YOUR ASSIGNMENT: The result should be a word-for-word retyping of the entries below, free of pictures.

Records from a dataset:
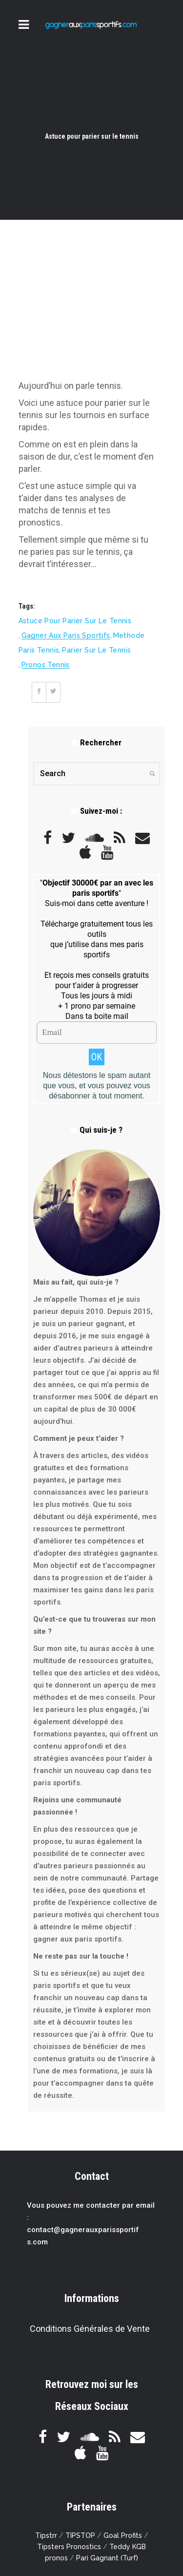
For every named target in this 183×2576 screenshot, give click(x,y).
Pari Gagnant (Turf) (107, 2558)
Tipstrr (46, 2535)
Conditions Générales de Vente (90, 2328)
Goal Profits (122, 2535)
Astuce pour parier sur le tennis (75, 621)
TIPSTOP (80, 2535)
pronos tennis (45, 665)
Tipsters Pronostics (69, 2547)
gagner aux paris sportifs (65, 635)
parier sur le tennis (96, 650)
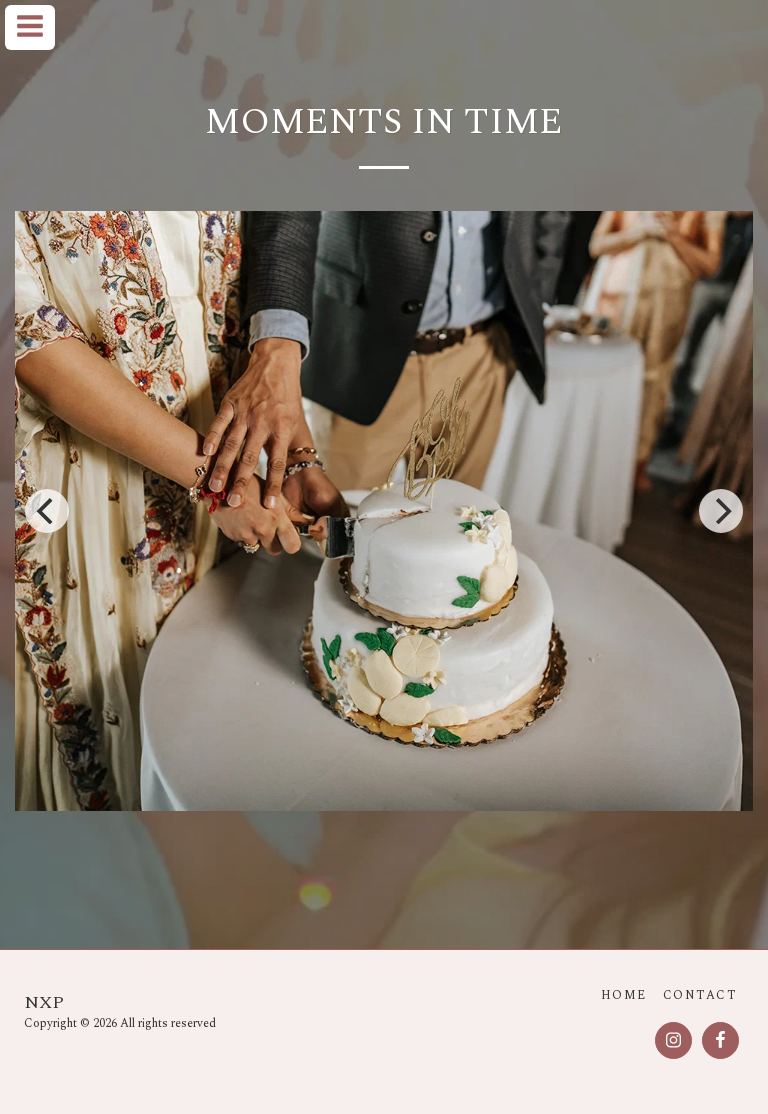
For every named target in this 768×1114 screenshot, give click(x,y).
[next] (721, 511)
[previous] (47, 511)
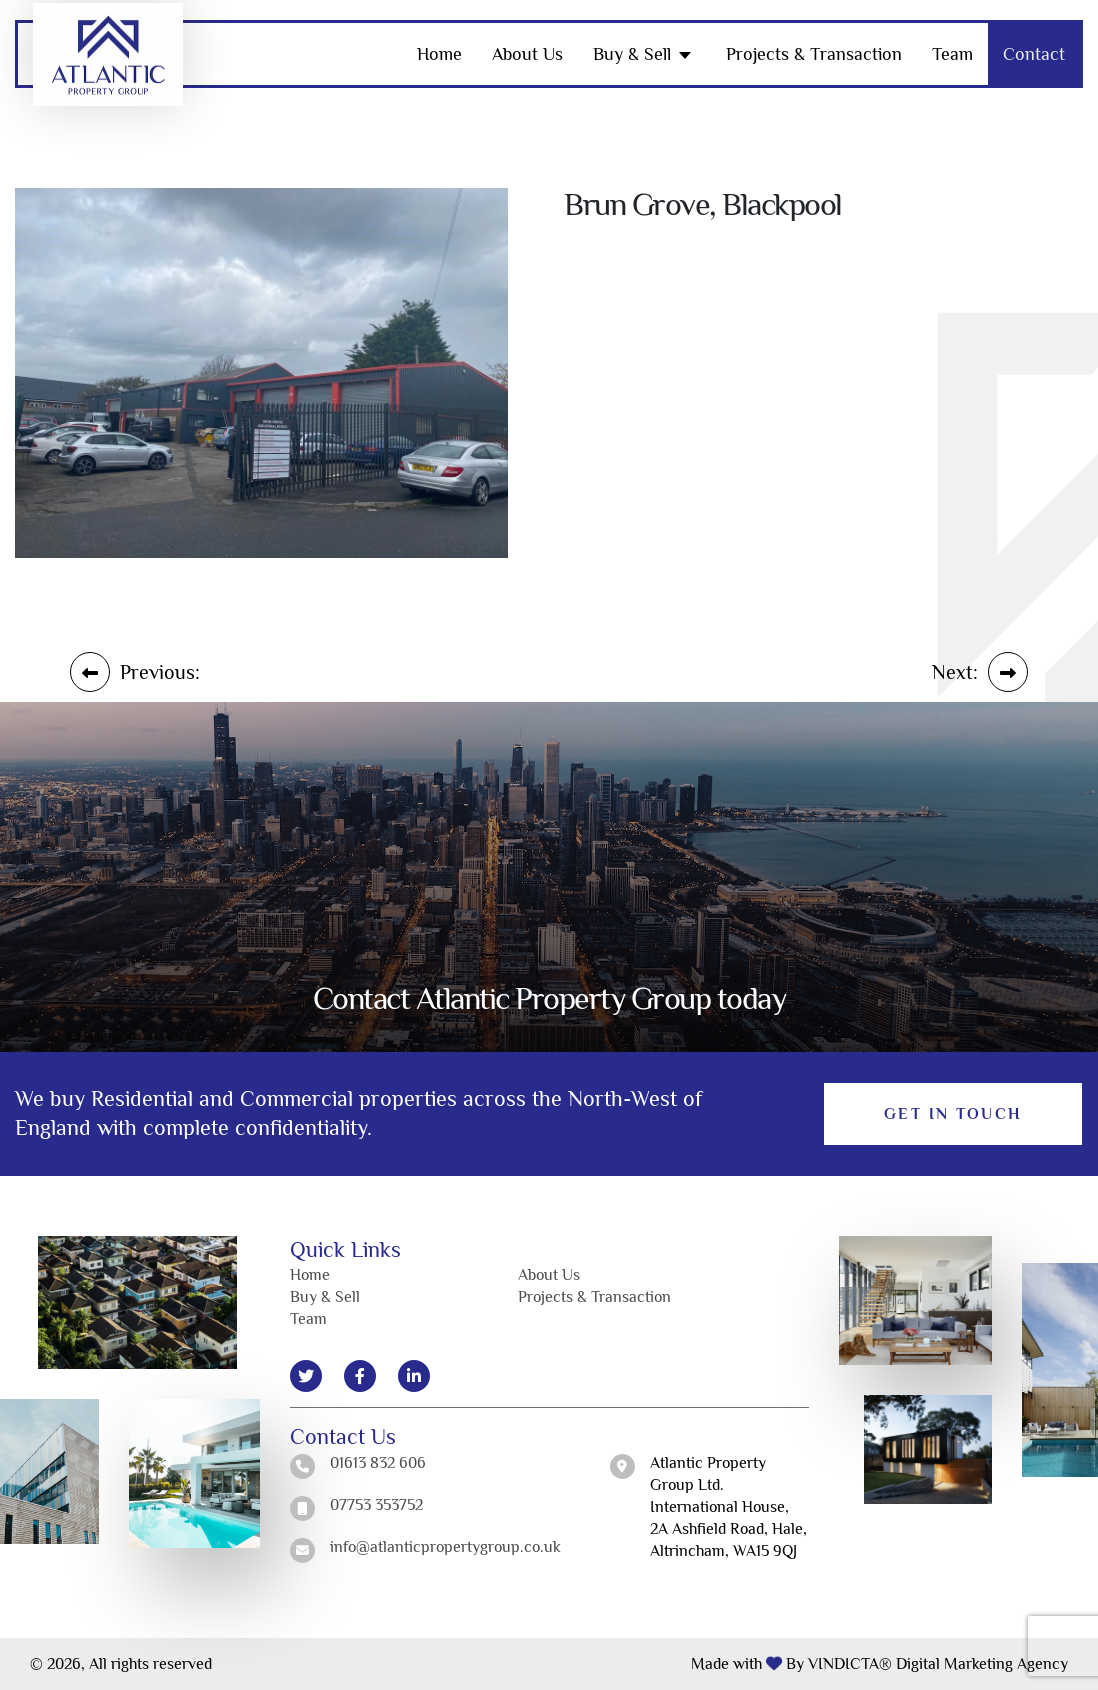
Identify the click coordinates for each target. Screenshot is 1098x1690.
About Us (527, 54)
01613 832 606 (378, 1463)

REPLY TO THE EXERCISE:
For every named target in this 183×2576 screenshot, give click(x,y).
Pari Gagnant (Turf) (107, 2558)
Tipstrr (46, 2535)
Conditions Générales de Vente (90, 2328)
Goal Profits (122, 2535)
Astuce pour parier sur le tennis (75, 621)
TIPSTOP (80, 2535)
pronos tennis (45, 665)
Tipsters Pronostics (69, 2547)
gagner aux paris sportifs (65, 635)
parier sur le tennis (96, 650)
For every named target in this 768×1114 screenshot, give click(x,y).
[next] (721, 511)
[previous] (47, 511)
Identify the click coordinates for each target. Screenshot is 1098x1690.
About Us (527, 54)
01613 832 606 (378, 1463)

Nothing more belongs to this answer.